Ainda tivemos o chamado flic-flac à rectaguarda de um industrial de destaque do nosso concelho que vinha publicando umas crónicas desabonatórias do poder local. Agora, a cereja no topo do bolo foi mesmo o presidente do F. C. Famalicão: quando achávamos que já tínhamos visto tudo. Nunca temos.

Eu aqui não resisto: o que é que o presidente do F.C. Famalicão pode ter visto num candidato que herdou do seu antecessor a promessa de requalificação do estádio municipal e, volvidos quatro anos, vai passá-la no mesmo estado de prematuração para o seu sucessor? Mistério.

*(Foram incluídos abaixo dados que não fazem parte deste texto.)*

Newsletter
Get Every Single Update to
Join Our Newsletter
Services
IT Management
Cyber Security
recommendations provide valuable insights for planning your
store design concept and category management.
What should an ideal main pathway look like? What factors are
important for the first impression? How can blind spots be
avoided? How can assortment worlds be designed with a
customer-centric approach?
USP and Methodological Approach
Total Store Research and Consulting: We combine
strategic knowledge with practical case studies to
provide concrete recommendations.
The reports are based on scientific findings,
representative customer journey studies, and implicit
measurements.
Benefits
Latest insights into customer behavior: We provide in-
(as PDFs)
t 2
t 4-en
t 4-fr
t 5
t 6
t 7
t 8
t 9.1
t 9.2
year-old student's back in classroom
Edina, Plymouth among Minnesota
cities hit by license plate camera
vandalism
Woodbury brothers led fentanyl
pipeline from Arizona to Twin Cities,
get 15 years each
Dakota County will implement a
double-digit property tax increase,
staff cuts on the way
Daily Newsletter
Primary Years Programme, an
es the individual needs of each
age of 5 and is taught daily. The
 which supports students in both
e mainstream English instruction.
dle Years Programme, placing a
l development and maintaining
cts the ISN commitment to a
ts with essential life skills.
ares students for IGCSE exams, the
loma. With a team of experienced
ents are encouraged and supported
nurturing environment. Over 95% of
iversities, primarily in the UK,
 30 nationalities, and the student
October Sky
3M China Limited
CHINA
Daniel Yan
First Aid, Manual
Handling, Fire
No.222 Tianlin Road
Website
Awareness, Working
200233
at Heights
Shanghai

O que é triste é que todos, sem excepção, estenderão a mão a Eduardo Oliveira já no dia 13, no caso em que seja o PS a ganhar as eleições. E Eduardo Oliveira, naturalmente, sagazmente, de bom grado aceitará os cumprimentos e seguirá em frente, de mãos dadas com esta gente. É também por isso que as pessoas não tomam tino: ninguém as põe no sítio.

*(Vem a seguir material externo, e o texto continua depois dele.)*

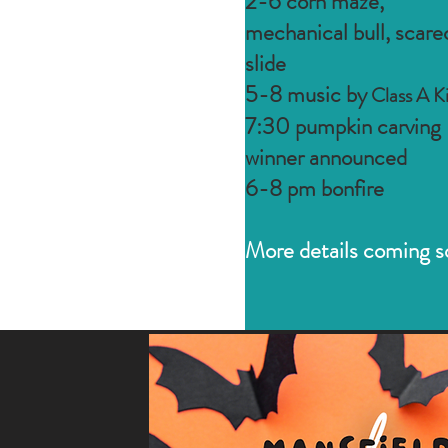
2-6 corn maze,
mechanical bull, scar
slide
5-8 music by
Class A K
7:30 pumpkin carving
winner announced
6-8 pm bonfire
More details coming s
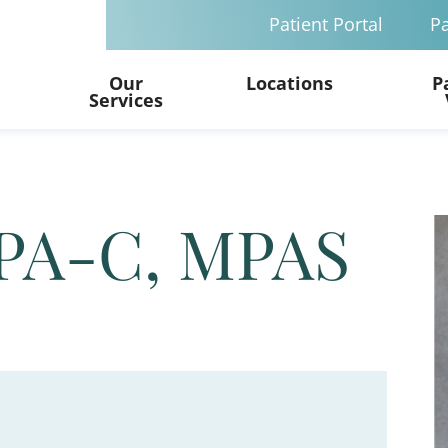
Patient Portal
Pa
Our
Locations
P
Services
 PA-C, MPAS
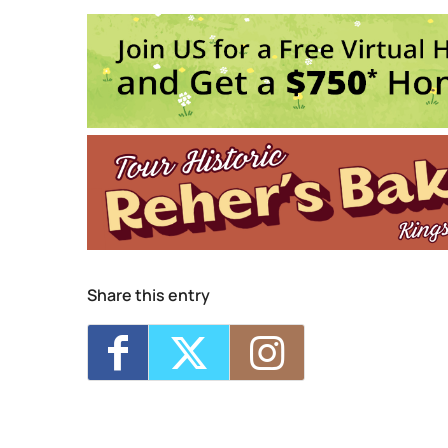
20 Saint James Street - King
Events
Sunday 5K with Keegan 
Trivia Break Tuesdays w
Sunday 5K with Keegan 
Trivia Break Tuesdays w
Sunday 5K with Keegan 
1
2
3
4
Share this entry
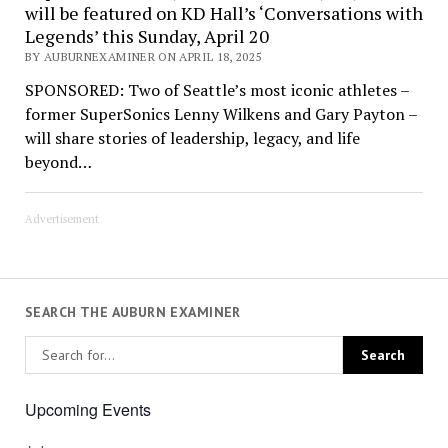
will be featured on KD Hall’s ‘Conversations with
Legends’ this Sunday, April 20
BY AUBURNEXAMINER ON APRIL 18, 2025
SPONSORED: Two of Seattle’s most iconic athletes –
former SuperSonics Lenny Wilkens and Gary Payton –
will share stories of leadership, legacy, and life
beyond…
Advertisement
SEARCH THE AUBURN EXAMINER
Upcoming Events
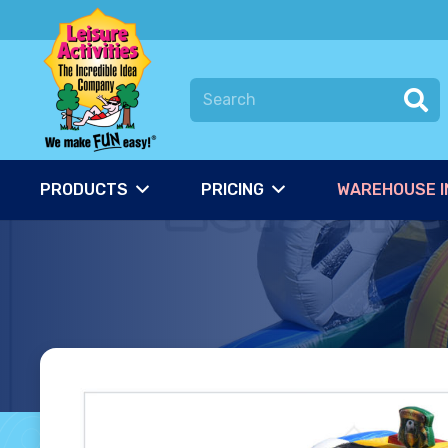
PRODUCTS
PRICING
WAREHOUSE I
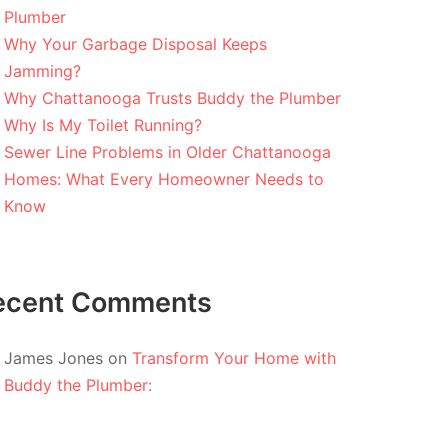
Plumber
Why Your Garbage Disposal Keeps
Jamming?
Why Chattanooga Trusts Buddy the Plumber
Why Is My Toilet Running?
Sewer Line Problems in Older Chattanooga
Homes: What Every Homeowner Needs to
Know
ecent Comments
James Jones
on
Transform Your Home with
Buddy the Plumber:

Se isto diz mais de um contexto condicionador da livre expressão política do que propriamente do carácter das pessoas? Acho que sim. Mas na hora em que podem mostrar alguma fibra, mais que não seja por omissão, escolhem a submissão ao poder estabelecido. A saída fácil e reconfortante de quem não enxerga além do próprio umbigo.

Eu só observo, mas para memória futura fica a deixa: Portugal é um país de gigantes com pés de burro.

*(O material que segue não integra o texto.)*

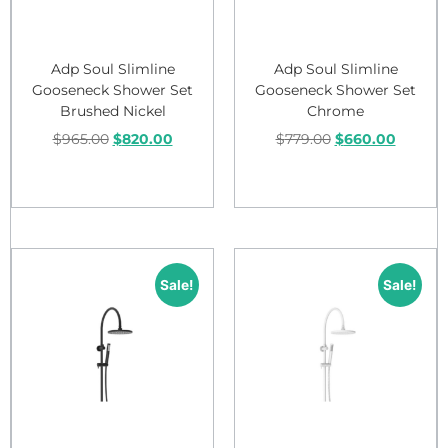
Adp Soul Slimline
Adp Soul Slimline
Gooseneck Shower Set
Gooseneck Shower Set
Brushed Nickel
Chrome
$
965.00
$
820.00
$
779.00
$
660.00
Add to cart
Add to cart
Sale!
Sale!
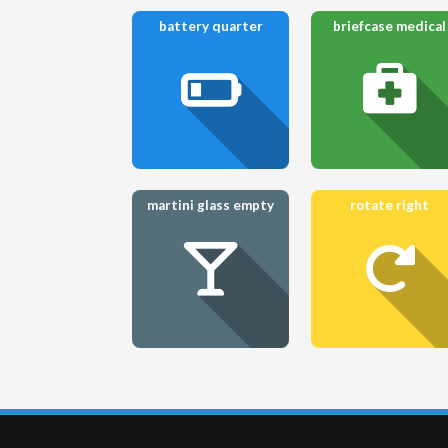
battery quarter
briefcase medical
martini glass empty
rotate right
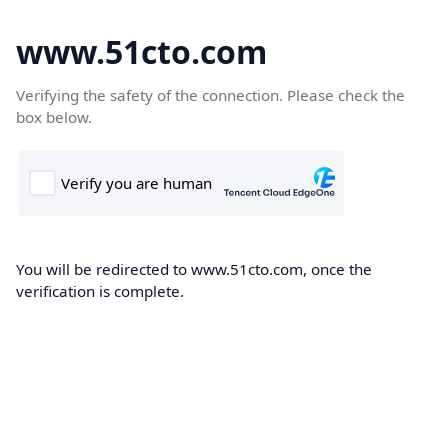
www.51cto.com
Verifying the safety of the connection. Please check the
box below.
You will be redirected to www.51cto.com, once the
verification is complete.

Caro Mário Passos: chegou a hora de retribuirmos tudo o que fez por nós. Para mais: desfigurou o centro da cidade; desmatou a vertente soalheira do Monte de St. Catarina; abateu a “Acácia do Jorge”; colonizou a entrada norte da cidade com (mais) dois hipermercados; incumpriu a remodelação do estádio municipal; incumpriu a pista de atletismo; interpôs processos judiciais contra órgãos de comunicação social local (perdeu-os todos); morreu pelo silêncio na defesa do hospital novo de Famalicão; quis avançar com um parque industrial em zona de reserva agrícola; enfiou com um armazém no Parque da Devesa; já chega?

Chegaria, mas o pior de tudo é essa visão absolutamente sectária da vida e do mundo que domina a sua acção política. Um personagem político mesquinho e divisionista que nos apouca a todos. E Isso já é intolerável.

Digamos que o problema não é tanto o rei das omeletes, o problema somos nós – que não o merecemos. Mas isso tem bom remédio. Agora a má notícia: ainda faltam seis dias para as eleições. A boa notícia é que já só faltam seis dias para as eleições.